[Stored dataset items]
_ _ _ _ _

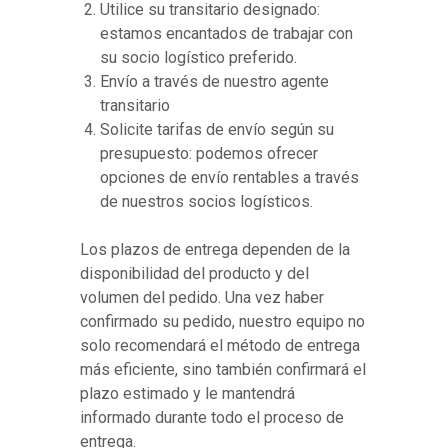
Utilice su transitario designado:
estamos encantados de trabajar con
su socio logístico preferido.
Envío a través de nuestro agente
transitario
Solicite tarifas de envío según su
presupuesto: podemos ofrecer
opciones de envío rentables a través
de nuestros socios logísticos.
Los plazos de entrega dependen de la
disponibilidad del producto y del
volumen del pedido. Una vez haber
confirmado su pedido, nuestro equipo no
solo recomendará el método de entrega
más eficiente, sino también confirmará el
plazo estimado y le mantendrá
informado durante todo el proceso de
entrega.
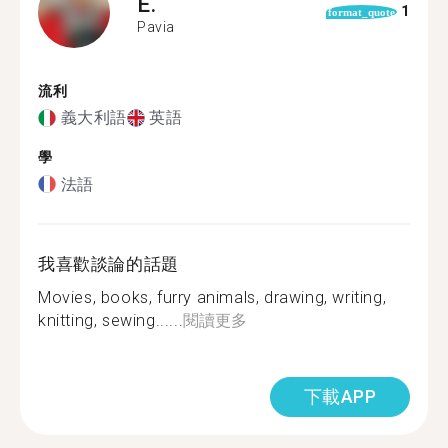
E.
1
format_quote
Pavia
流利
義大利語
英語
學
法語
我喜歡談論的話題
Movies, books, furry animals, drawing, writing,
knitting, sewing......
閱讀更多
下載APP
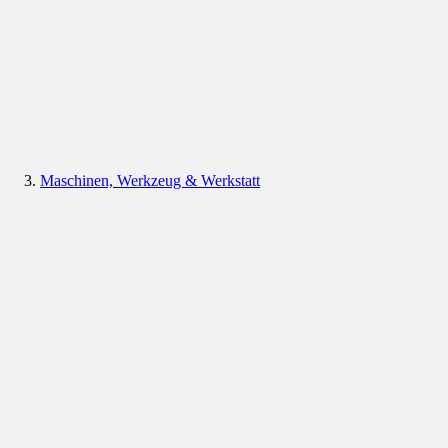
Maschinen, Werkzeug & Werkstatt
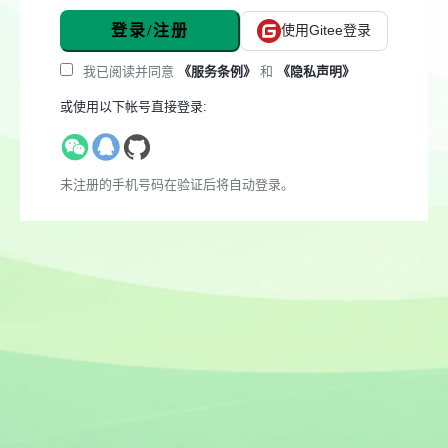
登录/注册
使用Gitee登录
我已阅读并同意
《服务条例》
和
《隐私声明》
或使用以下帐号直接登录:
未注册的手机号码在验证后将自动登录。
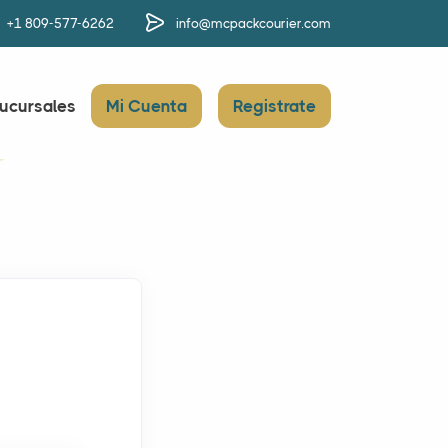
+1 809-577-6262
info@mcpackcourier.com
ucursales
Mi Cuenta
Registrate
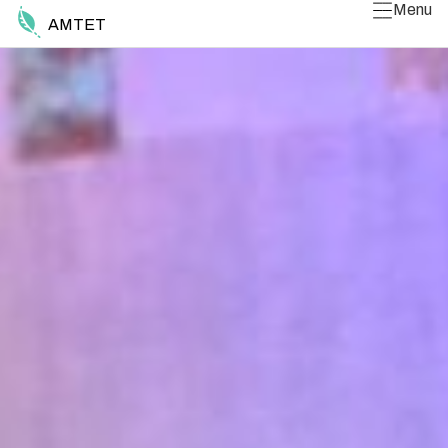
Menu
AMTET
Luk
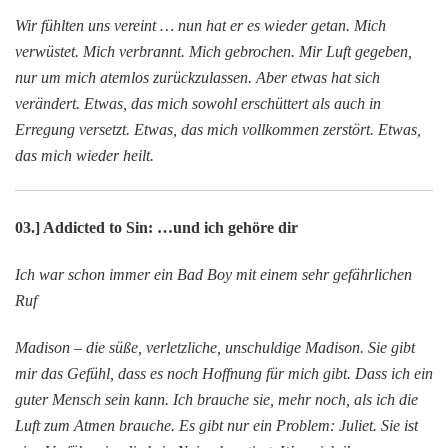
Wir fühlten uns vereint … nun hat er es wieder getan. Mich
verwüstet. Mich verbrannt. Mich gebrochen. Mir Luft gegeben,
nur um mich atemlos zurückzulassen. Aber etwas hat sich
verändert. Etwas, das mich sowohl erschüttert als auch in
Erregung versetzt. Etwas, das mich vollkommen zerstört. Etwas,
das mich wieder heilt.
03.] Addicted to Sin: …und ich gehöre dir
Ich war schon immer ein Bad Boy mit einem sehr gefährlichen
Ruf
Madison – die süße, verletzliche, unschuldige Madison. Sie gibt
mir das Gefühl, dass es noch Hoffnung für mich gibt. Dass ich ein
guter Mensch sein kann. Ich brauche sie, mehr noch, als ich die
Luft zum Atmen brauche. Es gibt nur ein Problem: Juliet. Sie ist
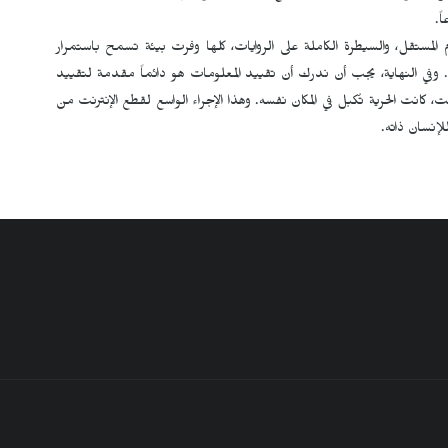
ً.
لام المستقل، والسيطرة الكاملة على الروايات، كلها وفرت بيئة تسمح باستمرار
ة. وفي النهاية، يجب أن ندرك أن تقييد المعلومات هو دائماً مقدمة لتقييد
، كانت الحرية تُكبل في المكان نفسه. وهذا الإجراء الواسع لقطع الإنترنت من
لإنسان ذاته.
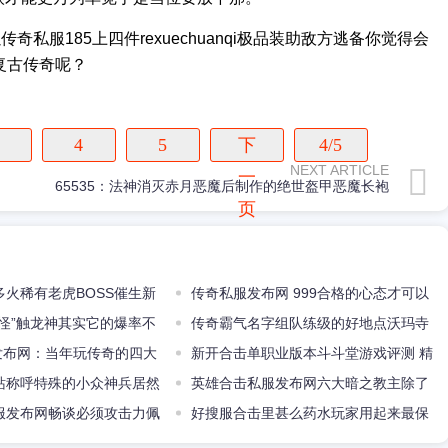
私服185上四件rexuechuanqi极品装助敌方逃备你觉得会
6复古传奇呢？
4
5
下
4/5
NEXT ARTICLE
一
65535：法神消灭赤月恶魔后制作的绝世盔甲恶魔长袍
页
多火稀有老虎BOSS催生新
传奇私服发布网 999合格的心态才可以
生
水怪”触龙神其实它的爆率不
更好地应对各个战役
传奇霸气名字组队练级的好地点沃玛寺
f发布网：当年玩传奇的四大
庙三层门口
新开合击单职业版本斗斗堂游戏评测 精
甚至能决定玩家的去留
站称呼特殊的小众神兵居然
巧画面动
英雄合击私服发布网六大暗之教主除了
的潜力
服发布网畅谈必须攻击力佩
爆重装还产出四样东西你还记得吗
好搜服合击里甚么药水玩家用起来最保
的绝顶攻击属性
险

_ _ _ _ _

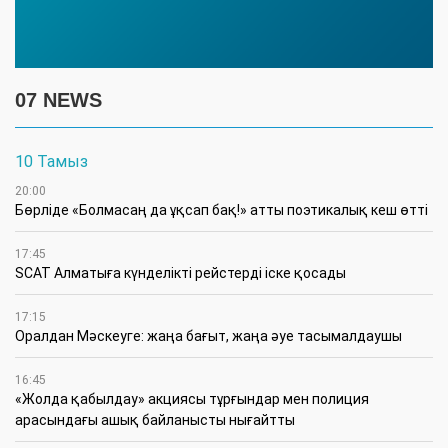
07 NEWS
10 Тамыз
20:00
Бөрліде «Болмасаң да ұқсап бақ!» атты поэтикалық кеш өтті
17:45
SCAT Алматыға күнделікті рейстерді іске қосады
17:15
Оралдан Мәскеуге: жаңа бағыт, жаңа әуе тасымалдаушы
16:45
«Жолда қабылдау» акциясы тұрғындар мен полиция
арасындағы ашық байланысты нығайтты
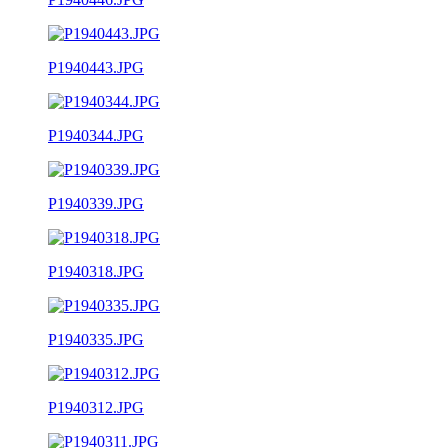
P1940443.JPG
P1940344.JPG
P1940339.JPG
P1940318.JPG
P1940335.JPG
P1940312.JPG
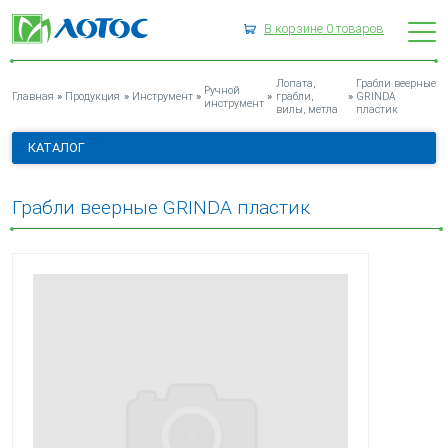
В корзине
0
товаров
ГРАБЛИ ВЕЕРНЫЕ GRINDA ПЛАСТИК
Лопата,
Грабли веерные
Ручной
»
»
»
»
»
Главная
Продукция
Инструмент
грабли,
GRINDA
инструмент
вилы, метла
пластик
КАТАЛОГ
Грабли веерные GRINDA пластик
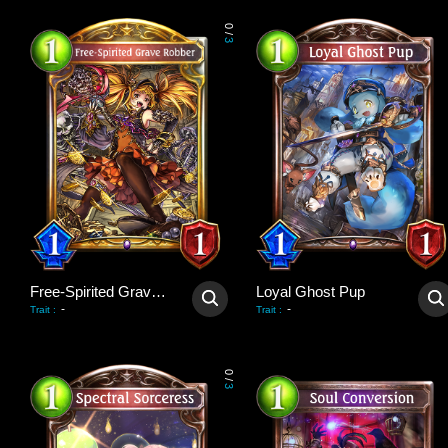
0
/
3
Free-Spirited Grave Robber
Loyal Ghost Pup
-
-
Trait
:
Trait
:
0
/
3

_ _ _ _ _

AIM OF THE EXERCISE
Using the data above, print exactly the lines from the line that contains "Los plazos de entrega dependen de la" through the line that contains "informado durante todo el proceso de", with both included.

OUTPUT OF THE EXERCISE
Los plazos de entrega dependen de la
disponibilidad del producto y del
volumen del pedido. Una vez haber
confirmado su pedido, nuestro equipo no
solo recomendará el método de entrega
más eficiente, sino también confirmará el
plazo estimado y le mantendrá
informado durante todo el proceso de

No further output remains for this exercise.